Chastity Berrios Hernández strives every day to make her bilingual classroom peaceful and welcoming for her students, many of whom come from single-parent, low-income households. She also promotes social and emotional learning while teaching the three R’s to her students who face personal and academic challenges.
We honored Ms. Berrios as an Alma Exley Scholar in 2017 when she was a student at Fairfield University. Since then, she has been teaching in bilingual, Spanish/English classrooms at Clinton Avenue School in New Haven.
Wish List on Amazon
Looking ahead to the new school year, she has established a wish list on Amazon to collect books and materials to help create a positive learning environment in her fourth-grade classroom. Click here to view the wish list.
“These books and materials will have a direct impact on my students in meaningful ways,” she said. “They will help to make the classroom feel welcoming–like a second home to them.
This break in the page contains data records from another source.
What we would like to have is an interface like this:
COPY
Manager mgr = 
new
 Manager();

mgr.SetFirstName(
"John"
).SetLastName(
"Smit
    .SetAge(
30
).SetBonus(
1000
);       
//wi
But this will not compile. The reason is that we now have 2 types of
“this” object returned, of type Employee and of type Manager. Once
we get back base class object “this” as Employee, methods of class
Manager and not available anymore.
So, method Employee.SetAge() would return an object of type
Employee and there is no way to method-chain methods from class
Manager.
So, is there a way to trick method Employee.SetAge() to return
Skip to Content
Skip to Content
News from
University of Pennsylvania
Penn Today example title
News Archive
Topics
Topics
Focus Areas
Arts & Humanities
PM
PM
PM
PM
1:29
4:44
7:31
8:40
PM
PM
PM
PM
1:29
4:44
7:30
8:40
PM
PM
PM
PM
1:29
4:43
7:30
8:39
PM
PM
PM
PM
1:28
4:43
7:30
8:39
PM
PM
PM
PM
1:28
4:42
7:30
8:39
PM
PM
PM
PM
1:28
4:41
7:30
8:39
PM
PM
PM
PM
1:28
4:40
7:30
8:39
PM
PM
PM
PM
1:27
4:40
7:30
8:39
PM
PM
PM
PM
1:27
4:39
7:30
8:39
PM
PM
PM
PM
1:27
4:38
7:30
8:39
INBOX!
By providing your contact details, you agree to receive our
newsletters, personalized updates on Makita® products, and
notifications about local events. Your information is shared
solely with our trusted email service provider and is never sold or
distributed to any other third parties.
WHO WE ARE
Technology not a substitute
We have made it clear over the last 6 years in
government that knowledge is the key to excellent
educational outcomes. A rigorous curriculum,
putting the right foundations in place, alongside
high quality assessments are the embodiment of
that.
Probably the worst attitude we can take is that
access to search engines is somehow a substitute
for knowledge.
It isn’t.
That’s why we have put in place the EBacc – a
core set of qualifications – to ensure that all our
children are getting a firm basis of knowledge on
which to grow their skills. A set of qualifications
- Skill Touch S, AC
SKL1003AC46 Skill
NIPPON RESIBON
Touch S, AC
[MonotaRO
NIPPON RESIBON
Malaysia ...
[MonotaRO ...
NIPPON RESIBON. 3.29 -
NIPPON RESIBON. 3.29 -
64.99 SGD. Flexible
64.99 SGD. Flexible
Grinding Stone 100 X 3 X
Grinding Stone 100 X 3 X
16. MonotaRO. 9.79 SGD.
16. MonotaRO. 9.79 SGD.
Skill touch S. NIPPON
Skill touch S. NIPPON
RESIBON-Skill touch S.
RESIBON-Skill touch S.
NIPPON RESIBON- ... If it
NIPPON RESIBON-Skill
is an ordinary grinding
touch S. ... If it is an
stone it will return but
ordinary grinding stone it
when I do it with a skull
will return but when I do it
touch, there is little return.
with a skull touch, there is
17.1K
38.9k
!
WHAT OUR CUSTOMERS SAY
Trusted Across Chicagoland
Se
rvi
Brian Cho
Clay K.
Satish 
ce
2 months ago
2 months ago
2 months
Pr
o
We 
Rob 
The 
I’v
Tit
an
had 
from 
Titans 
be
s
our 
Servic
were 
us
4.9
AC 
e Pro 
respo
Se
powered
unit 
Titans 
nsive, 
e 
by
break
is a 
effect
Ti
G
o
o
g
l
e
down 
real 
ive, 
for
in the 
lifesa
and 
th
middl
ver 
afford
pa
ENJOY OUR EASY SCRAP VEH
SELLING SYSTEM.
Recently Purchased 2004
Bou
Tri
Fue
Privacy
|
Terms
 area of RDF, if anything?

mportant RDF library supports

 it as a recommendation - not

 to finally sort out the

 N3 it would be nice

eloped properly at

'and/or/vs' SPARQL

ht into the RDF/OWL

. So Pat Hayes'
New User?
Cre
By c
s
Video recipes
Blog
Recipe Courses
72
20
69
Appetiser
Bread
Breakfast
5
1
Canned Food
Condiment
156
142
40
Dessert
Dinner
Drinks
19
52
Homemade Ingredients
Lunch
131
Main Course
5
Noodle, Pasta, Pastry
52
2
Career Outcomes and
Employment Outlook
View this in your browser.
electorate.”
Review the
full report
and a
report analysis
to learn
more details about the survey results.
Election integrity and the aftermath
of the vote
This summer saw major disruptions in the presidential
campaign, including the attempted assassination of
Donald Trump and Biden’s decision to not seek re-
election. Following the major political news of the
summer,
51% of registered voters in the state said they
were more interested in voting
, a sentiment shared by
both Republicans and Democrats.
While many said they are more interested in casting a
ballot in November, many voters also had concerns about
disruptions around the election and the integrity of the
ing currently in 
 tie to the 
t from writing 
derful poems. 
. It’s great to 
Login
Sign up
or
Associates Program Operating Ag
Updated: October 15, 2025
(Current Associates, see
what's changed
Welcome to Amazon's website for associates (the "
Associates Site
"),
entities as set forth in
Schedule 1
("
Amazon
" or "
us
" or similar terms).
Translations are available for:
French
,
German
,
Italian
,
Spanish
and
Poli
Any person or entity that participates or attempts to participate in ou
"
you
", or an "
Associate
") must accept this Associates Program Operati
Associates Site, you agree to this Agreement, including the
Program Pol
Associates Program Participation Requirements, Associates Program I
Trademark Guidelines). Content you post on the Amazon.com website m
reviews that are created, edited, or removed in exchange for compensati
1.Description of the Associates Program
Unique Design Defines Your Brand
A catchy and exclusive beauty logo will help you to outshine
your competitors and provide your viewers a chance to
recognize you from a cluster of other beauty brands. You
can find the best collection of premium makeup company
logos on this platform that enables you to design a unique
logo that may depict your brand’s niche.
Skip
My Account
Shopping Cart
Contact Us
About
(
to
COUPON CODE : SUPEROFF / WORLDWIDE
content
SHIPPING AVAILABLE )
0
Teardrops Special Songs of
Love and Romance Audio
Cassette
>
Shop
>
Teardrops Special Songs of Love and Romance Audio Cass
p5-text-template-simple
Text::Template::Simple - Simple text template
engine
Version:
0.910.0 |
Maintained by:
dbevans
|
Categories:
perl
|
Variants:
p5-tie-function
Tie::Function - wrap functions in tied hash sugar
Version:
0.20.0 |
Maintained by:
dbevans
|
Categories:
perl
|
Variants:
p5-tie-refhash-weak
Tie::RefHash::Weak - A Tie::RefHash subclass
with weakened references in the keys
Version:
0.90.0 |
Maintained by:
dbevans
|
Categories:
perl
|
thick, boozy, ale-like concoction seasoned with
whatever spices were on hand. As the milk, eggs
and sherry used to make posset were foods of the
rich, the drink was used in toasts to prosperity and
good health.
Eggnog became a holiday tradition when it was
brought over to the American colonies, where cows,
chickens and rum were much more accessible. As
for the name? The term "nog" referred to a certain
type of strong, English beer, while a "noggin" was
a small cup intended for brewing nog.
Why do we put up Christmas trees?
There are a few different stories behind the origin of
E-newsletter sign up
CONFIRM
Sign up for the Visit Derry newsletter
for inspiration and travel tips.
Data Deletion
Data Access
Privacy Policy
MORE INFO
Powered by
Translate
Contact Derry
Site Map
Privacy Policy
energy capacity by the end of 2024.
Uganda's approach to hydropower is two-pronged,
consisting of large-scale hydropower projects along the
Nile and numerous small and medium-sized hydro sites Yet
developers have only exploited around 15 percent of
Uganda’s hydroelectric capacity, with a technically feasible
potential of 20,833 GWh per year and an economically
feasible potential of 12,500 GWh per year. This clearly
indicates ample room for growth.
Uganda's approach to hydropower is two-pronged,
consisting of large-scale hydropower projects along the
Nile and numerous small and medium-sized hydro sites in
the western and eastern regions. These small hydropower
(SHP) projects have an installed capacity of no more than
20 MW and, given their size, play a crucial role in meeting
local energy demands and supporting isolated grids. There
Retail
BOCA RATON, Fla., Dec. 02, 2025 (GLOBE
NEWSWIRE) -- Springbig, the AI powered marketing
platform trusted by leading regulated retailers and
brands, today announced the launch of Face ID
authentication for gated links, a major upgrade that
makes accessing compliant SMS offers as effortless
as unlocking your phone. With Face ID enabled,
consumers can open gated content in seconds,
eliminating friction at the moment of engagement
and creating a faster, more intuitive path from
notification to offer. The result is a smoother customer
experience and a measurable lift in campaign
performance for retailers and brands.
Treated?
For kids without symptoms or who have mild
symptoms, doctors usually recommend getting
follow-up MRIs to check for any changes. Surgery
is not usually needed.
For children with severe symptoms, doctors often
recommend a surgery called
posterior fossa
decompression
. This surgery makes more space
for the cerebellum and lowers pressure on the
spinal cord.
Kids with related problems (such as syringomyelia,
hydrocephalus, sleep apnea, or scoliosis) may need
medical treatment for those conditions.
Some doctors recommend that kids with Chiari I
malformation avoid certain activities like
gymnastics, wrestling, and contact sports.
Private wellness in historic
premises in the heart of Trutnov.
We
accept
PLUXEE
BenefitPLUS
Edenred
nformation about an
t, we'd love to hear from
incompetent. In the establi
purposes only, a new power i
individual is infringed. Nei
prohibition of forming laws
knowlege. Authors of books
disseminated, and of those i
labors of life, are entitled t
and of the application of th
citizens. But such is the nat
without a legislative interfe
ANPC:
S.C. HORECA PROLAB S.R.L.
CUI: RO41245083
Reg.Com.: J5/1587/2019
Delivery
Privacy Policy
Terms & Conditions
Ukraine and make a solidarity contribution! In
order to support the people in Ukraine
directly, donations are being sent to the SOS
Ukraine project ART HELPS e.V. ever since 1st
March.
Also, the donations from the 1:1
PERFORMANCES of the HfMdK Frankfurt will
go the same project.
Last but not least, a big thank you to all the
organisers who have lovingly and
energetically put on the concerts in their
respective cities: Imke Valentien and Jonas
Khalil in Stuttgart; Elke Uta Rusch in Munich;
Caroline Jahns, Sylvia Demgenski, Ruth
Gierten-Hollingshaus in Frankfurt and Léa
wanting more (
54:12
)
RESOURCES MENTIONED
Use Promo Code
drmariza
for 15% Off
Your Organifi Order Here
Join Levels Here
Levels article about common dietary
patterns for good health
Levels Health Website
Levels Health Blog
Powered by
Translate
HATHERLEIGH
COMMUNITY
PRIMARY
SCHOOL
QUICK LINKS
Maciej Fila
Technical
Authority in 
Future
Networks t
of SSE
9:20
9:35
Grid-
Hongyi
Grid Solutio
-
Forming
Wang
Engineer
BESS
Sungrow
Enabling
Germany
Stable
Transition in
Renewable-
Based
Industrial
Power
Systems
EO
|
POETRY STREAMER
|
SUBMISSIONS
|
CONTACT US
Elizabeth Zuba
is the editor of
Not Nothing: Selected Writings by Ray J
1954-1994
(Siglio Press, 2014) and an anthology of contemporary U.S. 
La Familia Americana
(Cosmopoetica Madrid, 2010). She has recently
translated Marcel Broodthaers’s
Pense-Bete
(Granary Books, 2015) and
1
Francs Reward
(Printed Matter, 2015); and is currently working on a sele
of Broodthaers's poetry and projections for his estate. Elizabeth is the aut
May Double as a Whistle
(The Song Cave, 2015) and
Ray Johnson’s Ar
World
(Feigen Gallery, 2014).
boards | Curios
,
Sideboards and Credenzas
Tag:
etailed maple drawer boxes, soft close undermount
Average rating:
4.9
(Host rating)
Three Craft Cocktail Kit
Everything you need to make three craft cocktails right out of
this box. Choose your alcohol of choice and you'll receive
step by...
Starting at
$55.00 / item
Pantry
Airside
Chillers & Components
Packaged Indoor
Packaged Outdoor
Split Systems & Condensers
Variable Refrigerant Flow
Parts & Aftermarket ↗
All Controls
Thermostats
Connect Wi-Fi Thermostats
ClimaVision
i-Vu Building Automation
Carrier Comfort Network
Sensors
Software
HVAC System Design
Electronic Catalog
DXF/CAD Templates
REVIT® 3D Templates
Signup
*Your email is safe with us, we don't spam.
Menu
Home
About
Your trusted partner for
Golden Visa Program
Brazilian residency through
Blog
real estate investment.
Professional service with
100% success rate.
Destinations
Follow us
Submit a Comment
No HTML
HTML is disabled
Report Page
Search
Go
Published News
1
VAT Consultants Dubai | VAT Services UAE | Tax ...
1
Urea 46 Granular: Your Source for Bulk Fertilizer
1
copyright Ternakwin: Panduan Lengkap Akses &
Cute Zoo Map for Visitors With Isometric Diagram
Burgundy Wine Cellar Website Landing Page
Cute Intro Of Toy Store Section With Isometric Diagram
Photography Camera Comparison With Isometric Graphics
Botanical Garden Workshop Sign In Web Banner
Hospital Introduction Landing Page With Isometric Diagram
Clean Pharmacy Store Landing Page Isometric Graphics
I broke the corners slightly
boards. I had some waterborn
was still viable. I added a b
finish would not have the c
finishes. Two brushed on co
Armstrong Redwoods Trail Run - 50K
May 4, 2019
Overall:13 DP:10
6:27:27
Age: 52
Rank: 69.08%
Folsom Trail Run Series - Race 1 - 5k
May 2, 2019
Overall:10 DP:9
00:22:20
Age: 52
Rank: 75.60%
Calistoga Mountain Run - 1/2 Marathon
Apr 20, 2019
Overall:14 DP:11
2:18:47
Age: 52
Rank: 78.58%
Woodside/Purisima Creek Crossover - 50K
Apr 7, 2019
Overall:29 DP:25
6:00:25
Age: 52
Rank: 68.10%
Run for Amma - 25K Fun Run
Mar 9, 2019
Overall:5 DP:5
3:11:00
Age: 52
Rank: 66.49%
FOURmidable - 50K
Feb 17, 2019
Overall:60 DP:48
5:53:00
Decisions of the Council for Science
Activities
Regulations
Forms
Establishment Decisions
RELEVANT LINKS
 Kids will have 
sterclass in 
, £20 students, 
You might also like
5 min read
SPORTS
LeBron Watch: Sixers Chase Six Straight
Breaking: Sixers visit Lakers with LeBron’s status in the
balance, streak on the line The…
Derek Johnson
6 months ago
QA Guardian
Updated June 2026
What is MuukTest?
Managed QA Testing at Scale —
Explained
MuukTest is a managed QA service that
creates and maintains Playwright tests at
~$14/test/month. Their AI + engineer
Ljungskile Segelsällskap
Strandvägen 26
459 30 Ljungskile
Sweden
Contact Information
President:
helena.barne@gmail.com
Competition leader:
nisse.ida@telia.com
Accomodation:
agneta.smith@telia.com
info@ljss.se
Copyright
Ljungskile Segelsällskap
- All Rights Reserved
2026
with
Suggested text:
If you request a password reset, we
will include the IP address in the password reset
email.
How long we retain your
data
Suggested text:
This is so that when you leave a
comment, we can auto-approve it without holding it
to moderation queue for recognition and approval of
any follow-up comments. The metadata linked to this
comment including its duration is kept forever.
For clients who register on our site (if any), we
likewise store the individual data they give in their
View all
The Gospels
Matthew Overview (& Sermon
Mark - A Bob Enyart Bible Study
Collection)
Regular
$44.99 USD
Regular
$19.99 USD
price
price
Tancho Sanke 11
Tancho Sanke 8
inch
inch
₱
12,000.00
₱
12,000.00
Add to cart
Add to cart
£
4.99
These resources are intended to help the students with social and emotional learning. Click here to read an article about social and emotional learning.
Life-Long Coping Skills
The materials are intended to help students to develop life-long coping skills and learn how to resolve conflict peacefully. They also will help them to overcome the barriers they face in learning a second language. Some of the items are for small-group instruction for both English and Spanish.
“The books listed are to add to our growing bilingual library,” Ms. Berrios said. “I am creating a book corner, a calming corner to enhance those times when we all need a small break.
“My practice in the classroom is always to get the students engaged in a hands-on manner. They are starting to see where they could be change-makers in all aspects of their lives. This past school year we talked a lot about the environment, animals, and the economy using the program called Panorama. This encouraged the students to start an initiative to pick up all the trash around the school twice a week.
“I often talk to my students about my personal life story and how I decided to become a teacher,” Ms. Berrios said. “I had only one teacher of color in my public-school career. She made such a difference in my life, and that’s when I realized that students need a teacher like me.
“I’m sending heartfelt thanks to all who consider getting involved to make a difference for our students,” she said. “No amount is too small, and all will be appreciated.”